Antiquités grecques, romaines ou orientales, sculptures, arts graphiques... « L’idée était de chercher le Louvre dans Picasso et Picasso dans le Louvre, une “logique en miroir” tissée en fil rouge tout au long du parcours », résume Dimitri Salmon, commissaire de l’exposition.
Admiration et scepticisme
Le visiteur plonge dans une reconstitution des départements du musée parisien, rapprochant les créations du maître espagnol de celles dont il a pu s’inspirer. « Il y a des choses bien connues, comme son travail sur Le déjeuner sur l’herbe d’Édouard Manet. Et d’autres beaucoup moins : son rapport à l’art égyptien, les portraits du Fayoum, son inspiration autour des objets d’art, des bijoux, des céramiques... » énumère Mme Lavandier.

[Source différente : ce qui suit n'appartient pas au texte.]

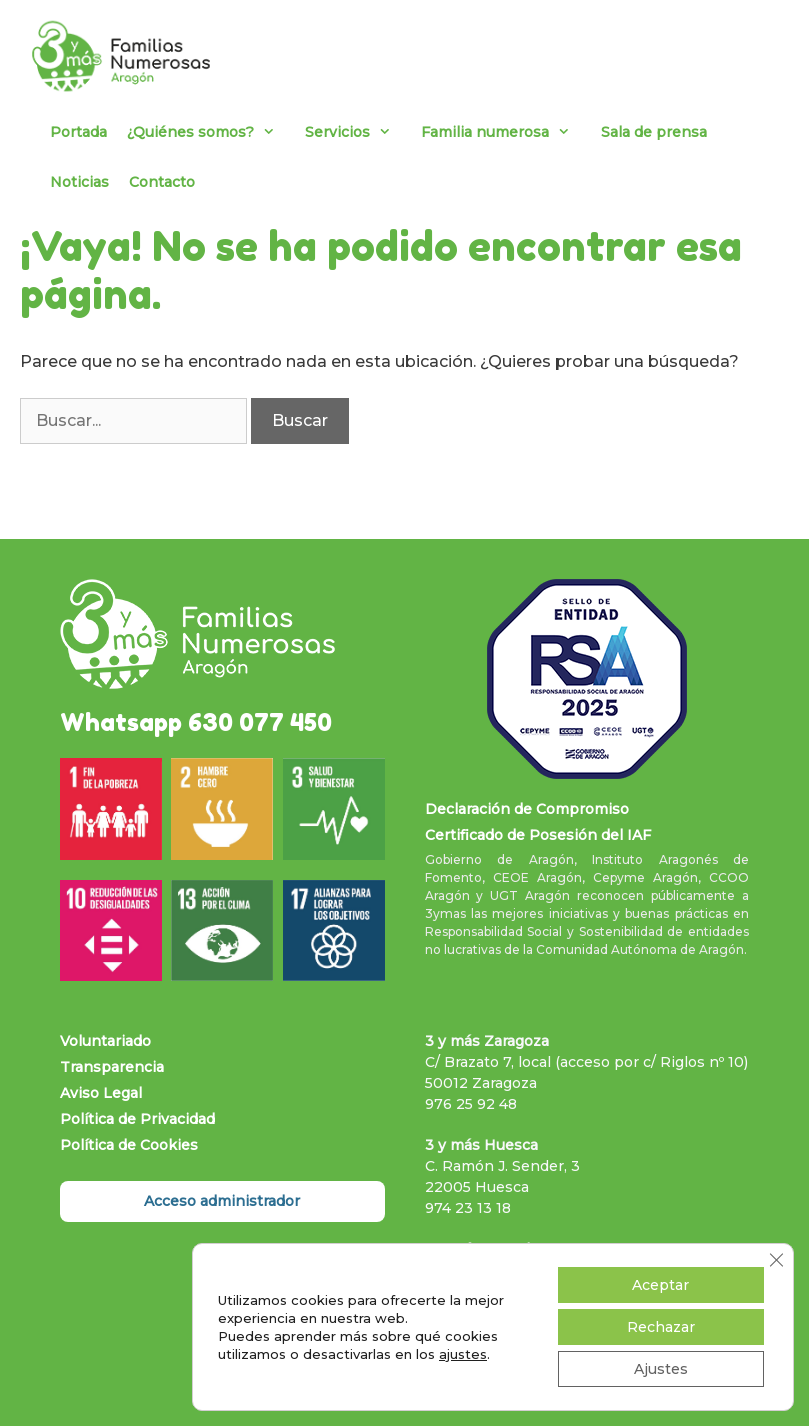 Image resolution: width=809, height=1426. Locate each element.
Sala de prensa (654, 132)
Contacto (162, 182)
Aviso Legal (101, 1093)
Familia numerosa (505, 132)
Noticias (79, 182)
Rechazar (661, 1327)
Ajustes (661, 1369)
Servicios (358, 132)
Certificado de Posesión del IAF (538, 835)
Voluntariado (105, 1041)
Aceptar (660, 1285)
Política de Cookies (129, 1145)
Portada (78, 132)
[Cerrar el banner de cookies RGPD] (776, 1260)
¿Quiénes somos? (211, 132)
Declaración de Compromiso (527, 809)
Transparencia (112, 1067)
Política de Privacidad (137, 1119)
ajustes (463, 1354)
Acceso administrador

Parmi les pièces les plus puissantes, on retrouve Le bain turc, « chef-d’œuvre iconique » de Jean-Auguste-Dominique Ingres. À côté de ce « prêt exceptionnel », « nous avons placé quatre œuvres de Picasso : un dessin de 1968 et trois estampes » qui témoignent de l’étude revisitée par Picasso où « on retrouve l’esprit fantasmé » de cet « amoncellement des corps féminins », explique M. Salmon.
Autre œuvre maîtresse, l’illustre Tête de taureau (1942), assemblage d’une selle en cuir et d’un guidon de bicyclette, dans laquelle le visiteur est invité à percevoir l’influence d’une sculpture bovine de 2600 avant J.-C.
Au-delà des formes, couleurs et mouvements où le peintre cubiste pioche et synthétise, l’exposition fait la part belle à un autre récit : le rapport de l’artiste avec l’institution, qui a longtemps oscillé entre admiration et scepticisme.
Si les relations personnelles de Picasso avec les conservateurs comme Georges Salles, directeur des musées de France de 1945 à 1957, ont parfois été excellentes, des courriers et articles rappellent que l’artiste a aussi divisé, à l’image de « l’affaire Picasso », lorsque le conseil artistique des musées nationaux se déchire autour de sa toile Nature morte (1937).
Outrages
« Le Louvre a parfois été très critique envers Picasso, avec une sorte d’incompréhension, chez des spécialistes de la peinture ancienne, de la modernité de son œuvre, relève M. Salmon. On a l’impression que les outrages qu’il a fait subir à la figure humaine ont eu du mal à être acceptés par des conservateurs. Certains vont changer d’avis, mais il restera chez d’autres une forme de méfiance ou de distance. »
Picasso va pourtant s’inviter de son vivant au Louvre, qui finira par « jouer sur la magie de son nom » dans sa communication. En un demi-siècle, une vingtaine d’expositions temporaires le mettront à l’honneur.
Cette relation passionnelle, qui culmine avec une exposition majeure en 1971, permet aussi « de comprendre son rapport à la célébrité » et de « découvrir le Louvre du XXe siècle, qui s’ouvre à la modernité », explique Mme Lavandier.
Pour le Louvre-Lens, antenne du prestigieux musée parisien inaugurée en 2012 au cœur du bassin minier du nord de la France, cette exposition « monumentale » raconte « très bien ce Louvre autrement que l’on crée ici, qui consiste aussi à développer une autre vision du Louvre-Paris, et être un lieu laboratoire pour expérimenter des choses ».
Bien que « complexe et de haut niveau scientifique », elle a aussi « l’ambition d’être accessible à tous les publics » grâce à des « moyens de médiation spécifiques ». « Tout cela dessine ce qu’est le Louvre-Lens », conclut Marie Lavandier.